Reservoir für medizinische Notfälle - Stammzellen aus der Nabelschnur sind viel zu schade für den Klinikmüll Quelle: AP

Reservoir für medizinische Notfälle - Stammzellen aus der Nabelschnur sind viel zu schade für den Klinikmüll

Bild: AP

Zu wertvoll für den Müll

Die Zelltypen, die bisher dazu verwendet werden, haben allerdings Nachteile. Sogenannte adulte Stammzellen, die jeder Mensch zum Beispiel als Reparaturzellen für Knochenbrüche in sich trägt, sind nicht so wandelbar und potent, wie die Forscher es sich wünschen. Andere Zellen haben zwar diese Wandlungsfähigkeit, stammen aber aus Embryonen, was ethisch umstritten ist. Die Zellen aus der Nabelschnur sind dagegen einfach zu gewinnen und stehen in ihrer Vielseitigkeit etwa in der Mitte. „Sie sind viel zu wertvoll, um im Klinikmüll zu landen“, sagt Eberhard Lampeter, Gründer und Chef von Vita 34 aus Leipzig, dem mit 17 Millionen Euro umsatzstärksten deutschen Nabelschnurunternehmen.

Auch Mediziner Kleine hat sich mit seiner Idee selbstständig gemacht und gründete 2002 das Unternehmen Seracell Stammzelltechnologie aus der Uni Rostock aus. Seither hat das Unternehmen mehr als 23.000 Präparate aus Nabelschnurblut eingelagert. Konkurrent Vita 34 hat seit seiner Gründung 1997 sogar mehr als 85.000 solcher Blutbeutel in den Kühltanks liegen.

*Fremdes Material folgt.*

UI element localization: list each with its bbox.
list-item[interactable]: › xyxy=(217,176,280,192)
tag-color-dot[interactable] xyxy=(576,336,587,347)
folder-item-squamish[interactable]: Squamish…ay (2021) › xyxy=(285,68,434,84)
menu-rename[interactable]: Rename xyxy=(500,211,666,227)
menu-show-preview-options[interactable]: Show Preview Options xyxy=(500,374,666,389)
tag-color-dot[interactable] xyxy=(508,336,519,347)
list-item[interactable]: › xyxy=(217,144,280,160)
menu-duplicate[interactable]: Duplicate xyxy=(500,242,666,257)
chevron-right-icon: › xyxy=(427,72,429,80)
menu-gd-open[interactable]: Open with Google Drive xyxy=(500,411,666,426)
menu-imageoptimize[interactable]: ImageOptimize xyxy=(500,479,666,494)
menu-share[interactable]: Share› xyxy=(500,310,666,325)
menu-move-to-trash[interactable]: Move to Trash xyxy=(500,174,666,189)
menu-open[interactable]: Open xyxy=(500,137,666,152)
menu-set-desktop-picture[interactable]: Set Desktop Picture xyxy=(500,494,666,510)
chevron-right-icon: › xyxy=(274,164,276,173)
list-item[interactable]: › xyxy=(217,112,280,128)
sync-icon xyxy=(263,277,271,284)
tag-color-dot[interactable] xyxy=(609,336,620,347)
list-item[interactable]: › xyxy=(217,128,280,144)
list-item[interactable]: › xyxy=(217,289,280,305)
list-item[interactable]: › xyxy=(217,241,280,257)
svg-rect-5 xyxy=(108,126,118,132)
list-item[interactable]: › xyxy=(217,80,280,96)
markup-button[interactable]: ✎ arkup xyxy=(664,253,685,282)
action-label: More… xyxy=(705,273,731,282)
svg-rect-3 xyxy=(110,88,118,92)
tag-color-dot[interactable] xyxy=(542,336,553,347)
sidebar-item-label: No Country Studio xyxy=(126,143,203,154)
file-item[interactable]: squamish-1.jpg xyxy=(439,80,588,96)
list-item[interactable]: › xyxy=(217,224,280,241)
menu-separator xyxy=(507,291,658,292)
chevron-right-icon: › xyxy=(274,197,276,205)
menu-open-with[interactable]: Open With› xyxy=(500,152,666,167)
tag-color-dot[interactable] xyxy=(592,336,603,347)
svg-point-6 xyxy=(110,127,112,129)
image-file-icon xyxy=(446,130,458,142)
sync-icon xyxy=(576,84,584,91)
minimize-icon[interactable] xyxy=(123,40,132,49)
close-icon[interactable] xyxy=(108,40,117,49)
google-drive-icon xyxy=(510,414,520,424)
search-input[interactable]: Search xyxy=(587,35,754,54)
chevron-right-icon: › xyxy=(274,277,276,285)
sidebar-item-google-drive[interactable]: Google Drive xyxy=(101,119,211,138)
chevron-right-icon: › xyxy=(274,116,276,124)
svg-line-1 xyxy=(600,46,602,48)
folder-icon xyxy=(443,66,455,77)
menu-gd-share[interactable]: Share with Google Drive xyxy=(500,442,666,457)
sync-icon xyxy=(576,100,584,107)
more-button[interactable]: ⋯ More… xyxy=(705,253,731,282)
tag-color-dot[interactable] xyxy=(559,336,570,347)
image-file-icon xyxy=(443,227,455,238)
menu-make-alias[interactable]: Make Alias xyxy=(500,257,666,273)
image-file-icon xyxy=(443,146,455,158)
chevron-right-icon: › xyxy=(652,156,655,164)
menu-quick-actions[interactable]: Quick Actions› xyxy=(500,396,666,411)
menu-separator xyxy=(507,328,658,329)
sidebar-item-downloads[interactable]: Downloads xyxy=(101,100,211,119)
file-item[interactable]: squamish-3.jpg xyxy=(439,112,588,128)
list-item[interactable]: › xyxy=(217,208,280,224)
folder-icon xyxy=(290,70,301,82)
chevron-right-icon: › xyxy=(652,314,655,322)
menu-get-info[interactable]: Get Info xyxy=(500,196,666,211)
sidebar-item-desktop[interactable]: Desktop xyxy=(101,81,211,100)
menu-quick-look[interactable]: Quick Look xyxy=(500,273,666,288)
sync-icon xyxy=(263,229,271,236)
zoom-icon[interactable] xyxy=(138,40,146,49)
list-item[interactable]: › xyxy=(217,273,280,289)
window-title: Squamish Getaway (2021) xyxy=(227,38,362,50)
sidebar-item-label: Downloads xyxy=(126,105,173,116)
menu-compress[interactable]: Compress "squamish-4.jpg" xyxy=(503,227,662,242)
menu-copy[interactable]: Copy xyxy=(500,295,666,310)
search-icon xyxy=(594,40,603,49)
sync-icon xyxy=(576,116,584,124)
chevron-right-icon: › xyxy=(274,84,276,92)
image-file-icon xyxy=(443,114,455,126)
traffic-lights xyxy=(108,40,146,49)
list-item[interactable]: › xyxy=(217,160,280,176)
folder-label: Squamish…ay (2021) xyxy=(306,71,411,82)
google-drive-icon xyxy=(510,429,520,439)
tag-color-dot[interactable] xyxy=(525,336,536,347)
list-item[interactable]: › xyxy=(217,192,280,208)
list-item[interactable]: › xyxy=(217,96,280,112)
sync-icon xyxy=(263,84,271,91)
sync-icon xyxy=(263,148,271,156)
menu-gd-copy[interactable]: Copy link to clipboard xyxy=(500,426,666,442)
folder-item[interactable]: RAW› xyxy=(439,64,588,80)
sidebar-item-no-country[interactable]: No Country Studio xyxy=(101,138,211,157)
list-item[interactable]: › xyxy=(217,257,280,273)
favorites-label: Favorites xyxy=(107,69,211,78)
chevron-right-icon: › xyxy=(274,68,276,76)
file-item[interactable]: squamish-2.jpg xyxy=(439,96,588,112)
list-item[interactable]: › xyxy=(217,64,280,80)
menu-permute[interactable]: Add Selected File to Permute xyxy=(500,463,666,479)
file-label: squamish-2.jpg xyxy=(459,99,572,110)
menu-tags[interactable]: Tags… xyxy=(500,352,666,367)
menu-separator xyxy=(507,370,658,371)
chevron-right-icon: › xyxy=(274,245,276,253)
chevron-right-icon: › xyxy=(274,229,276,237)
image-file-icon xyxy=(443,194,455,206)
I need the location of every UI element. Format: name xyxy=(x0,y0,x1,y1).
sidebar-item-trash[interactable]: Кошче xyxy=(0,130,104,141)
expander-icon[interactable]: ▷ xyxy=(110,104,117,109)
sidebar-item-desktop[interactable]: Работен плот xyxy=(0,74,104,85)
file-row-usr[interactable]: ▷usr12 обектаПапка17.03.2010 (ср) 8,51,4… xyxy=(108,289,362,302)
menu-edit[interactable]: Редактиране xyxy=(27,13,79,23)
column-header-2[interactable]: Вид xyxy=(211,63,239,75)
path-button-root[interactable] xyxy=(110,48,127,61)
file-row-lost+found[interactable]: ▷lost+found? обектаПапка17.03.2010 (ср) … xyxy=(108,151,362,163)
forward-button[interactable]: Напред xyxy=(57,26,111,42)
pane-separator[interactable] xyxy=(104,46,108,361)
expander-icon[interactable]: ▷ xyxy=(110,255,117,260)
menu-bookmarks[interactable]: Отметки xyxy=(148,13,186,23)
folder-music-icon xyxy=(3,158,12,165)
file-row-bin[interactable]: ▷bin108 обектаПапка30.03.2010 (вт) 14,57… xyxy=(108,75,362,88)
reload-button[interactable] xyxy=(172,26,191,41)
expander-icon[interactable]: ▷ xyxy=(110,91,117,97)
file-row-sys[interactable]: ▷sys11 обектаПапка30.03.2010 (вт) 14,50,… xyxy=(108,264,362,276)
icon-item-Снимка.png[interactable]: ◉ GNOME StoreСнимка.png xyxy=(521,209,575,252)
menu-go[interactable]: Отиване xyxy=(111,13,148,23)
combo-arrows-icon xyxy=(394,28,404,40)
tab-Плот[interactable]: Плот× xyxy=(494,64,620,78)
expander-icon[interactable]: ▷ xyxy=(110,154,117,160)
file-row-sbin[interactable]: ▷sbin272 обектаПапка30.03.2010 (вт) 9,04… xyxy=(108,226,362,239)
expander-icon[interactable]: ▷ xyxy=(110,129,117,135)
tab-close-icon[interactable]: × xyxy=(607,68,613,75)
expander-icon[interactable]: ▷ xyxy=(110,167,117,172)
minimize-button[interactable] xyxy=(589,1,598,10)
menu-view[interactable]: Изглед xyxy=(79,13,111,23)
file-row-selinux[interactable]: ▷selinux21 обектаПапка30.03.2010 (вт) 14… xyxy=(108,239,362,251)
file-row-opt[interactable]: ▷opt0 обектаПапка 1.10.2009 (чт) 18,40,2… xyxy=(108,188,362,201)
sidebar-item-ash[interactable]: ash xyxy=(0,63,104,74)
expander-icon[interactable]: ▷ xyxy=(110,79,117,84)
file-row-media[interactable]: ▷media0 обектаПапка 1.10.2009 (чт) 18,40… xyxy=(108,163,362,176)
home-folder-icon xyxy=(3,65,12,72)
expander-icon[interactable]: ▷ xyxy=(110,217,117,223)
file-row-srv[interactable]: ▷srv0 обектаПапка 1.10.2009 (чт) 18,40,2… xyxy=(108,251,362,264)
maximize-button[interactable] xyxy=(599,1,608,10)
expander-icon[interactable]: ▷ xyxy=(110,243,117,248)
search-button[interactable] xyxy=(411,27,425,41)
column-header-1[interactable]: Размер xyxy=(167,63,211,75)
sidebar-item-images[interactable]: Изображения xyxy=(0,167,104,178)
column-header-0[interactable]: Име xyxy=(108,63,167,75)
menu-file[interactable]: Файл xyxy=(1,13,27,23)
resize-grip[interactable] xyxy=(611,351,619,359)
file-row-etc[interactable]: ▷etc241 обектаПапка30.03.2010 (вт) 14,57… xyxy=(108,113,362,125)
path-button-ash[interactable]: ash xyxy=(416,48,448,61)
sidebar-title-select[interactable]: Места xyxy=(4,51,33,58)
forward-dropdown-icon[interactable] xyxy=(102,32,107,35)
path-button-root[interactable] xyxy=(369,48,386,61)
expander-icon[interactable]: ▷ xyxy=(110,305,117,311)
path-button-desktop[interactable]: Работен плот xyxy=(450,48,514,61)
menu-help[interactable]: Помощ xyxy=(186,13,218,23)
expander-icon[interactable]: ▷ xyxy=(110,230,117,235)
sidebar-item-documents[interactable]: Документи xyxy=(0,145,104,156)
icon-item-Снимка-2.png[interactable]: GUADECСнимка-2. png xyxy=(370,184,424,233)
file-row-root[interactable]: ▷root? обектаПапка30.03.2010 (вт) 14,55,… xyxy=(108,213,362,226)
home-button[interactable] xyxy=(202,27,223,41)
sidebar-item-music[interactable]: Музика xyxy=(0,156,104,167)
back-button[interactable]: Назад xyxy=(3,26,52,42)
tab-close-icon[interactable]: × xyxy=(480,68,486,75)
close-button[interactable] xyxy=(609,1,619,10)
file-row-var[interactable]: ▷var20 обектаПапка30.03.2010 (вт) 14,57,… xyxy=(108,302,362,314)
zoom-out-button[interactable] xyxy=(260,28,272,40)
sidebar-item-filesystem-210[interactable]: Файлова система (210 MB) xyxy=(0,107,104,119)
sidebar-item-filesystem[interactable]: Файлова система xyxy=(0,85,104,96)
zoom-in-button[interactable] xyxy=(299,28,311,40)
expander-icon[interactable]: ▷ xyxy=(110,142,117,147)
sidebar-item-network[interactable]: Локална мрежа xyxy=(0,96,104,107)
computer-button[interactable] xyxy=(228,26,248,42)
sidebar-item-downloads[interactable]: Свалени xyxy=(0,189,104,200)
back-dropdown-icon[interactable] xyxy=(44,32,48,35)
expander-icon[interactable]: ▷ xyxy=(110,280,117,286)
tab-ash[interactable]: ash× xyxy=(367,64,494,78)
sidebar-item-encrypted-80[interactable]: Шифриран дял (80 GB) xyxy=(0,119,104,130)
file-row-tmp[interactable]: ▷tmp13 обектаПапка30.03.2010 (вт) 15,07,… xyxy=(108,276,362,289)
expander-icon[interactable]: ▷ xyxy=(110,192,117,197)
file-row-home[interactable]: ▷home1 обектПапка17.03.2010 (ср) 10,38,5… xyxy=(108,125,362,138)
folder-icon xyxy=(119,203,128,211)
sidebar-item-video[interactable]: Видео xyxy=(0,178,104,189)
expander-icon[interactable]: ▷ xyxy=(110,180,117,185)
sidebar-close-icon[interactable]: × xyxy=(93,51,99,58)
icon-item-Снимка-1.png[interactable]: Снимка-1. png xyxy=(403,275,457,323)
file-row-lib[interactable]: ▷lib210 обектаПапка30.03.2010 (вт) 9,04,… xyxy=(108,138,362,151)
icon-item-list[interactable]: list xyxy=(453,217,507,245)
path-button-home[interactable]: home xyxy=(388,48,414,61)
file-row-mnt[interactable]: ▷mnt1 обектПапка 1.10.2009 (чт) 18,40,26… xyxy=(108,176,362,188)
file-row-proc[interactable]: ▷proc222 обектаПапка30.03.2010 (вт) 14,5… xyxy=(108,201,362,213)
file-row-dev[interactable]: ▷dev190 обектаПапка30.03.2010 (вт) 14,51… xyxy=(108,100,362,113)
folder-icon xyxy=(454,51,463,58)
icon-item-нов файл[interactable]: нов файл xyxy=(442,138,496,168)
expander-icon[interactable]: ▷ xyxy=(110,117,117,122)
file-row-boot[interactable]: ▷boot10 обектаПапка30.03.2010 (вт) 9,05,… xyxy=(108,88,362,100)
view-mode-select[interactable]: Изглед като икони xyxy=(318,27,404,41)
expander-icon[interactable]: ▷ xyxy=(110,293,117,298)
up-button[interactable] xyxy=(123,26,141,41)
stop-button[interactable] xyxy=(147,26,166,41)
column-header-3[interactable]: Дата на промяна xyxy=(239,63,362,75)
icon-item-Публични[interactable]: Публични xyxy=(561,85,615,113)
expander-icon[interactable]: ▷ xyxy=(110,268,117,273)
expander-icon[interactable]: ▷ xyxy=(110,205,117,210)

Irgendwo in den fast mannshohen Stahltanks der Rostocker Seracell-Lagerräume schlummern auch die Stammzellen von Kleines Söhnen Timo und Eike im minus 196 Grad Celsius kalten flüssigen Stickstoff. Zum Glück sind die beiden Halbwüchsigen gesund und hatten noch keinen Bedarf für die dort hinterlegten je knapp 100 Milliliter konzentrierten Nabelschnurbluts.